Fraud And Misrepresentations In Insurance

Grapevine insurance attorneys need to be able to recognize when fraud or misrepresentation occurs in the insurance context.
To accuse an insurance agent or insurance company of fraud there needs to be proof of the following elements:
1) a material representation was made;
2) the representation was false;
3) the speaker knew it was false or made it recklessly without any knowledge of the truth and as a positive assertion;
4) the speaker made it with the intention that it should be acted on by the party;
5) the party acts in reliance upon it; and 6) the party suffers injury.
These elements are set out in the Texas Supreme Court case, Stone v. Lawyers Title Insurance Corp.
The Texas Insurance Code, Section 541.061, deals with misrepresentations made in insurance policies.
In the Stone case, the purchaser of a tract of land sued a title agency on an owner’s title policy covering the tract for damages sustained due to the failure of the policy to show pipeline easements as exceptions. The Texas Supreme Court held the title insurance agency’s president statement that “everything was squared away” constituted some evidence that he represented that there were no easements on the property. The Court found evidence of actionable fraud against the title agency and its president.
In the 1996, Amarillo Court of Appeals case, Pankow v. Colonial Life Insurance Company of Texas, an insured sued a credit life insurance company after it failed to pay policy proceeds on grounds that the policy had not been reinstated before the insured’s husband died. The plaintiff alleged that employees of the insurance company misrepresented that the policy would be reinstated and that they would secure the transfer of monies from an escrow account to pay outstanding premiums. These were actionable representations, as they involved misrepresentations of a future act which could be performed in compliance with policy terms.
In the 1994, Corpus Christi Court of Appeals case, Celestino v. Mid-American Indemnity Insurance Company, an employer’s excess policy contained an exclusion for punitive damages. The declaration page, which specified that the umbrella policy conferred one million dollars in excess employer’s liability coverage, did not amount to a fraudulent misrepresentation merely because the policy contained the punitive damage exclusion. The plaintiffs alleged that, by virtue of the exclusion, the policy in essence provided no employer’s liability coverage at all. But the court stated that it could not isolate a general provision within a contract and label it a misrepresentation merely because subsequent exceptions preclude the effect of that provision. Furthermore, the language of the exclusion was plain, and its placement was prominent.

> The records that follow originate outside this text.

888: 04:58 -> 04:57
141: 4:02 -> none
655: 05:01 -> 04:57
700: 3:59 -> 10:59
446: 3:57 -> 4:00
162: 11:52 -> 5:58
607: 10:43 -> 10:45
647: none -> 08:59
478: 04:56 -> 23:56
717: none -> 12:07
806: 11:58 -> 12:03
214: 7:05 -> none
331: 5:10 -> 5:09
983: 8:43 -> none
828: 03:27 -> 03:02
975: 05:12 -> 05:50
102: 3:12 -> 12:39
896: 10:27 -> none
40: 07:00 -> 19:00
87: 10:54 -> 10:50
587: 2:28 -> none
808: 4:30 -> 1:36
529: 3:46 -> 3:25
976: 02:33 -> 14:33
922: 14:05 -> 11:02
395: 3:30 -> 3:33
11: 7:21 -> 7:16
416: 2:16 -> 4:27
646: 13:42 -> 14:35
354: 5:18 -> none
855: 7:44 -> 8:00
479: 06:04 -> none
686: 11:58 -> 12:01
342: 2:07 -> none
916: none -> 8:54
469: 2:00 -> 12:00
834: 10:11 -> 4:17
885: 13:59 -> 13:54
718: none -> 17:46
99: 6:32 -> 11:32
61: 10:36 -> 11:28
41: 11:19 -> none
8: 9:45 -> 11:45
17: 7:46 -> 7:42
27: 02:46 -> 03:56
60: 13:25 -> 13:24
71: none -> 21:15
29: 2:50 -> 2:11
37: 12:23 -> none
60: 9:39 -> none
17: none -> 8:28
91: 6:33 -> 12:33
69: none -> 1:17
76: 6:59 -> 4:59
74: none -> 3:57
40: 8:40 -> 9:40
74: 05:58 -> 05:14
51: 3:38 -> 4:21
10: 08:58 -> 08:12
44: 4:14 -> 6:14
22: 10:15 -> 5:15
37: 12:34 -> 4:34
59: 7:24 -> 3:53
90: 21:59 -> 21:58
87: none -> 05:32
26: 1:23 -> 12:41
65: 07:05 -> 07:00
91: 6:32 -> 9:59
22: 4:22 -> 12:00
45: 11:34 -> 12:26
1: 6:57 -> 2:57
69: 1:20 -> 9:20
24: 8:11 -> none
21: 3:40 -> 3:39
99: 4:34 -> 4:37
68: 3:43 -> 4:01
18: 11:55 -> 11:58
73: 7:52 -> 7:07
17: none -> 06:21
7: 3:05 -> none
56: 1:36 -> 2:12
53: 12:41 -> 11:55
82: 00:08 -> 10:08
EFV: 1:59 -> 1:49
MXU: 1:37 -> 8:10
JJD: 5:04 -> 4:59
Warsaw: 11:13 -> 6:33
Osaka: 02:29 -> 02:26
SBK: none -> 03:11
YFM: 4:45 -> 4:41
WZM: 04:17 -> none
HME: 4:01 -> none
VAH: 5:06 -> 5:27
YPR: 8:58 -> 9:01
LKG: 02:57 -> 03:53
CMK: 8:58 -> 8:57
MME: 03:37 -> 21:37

A false representation must involve an existing or past material fact, rather than a statement of opinion, judgment, probability, or expectation in order to constitute actionable fraud. Statements concerning future contingent events, sales talk, “puffing,” and other similar statements are not considered actionable misrepresentations. Similarly, representations concerning future events are not actionable unless at the time the statement or promise was made, the person making it did not intend to perform.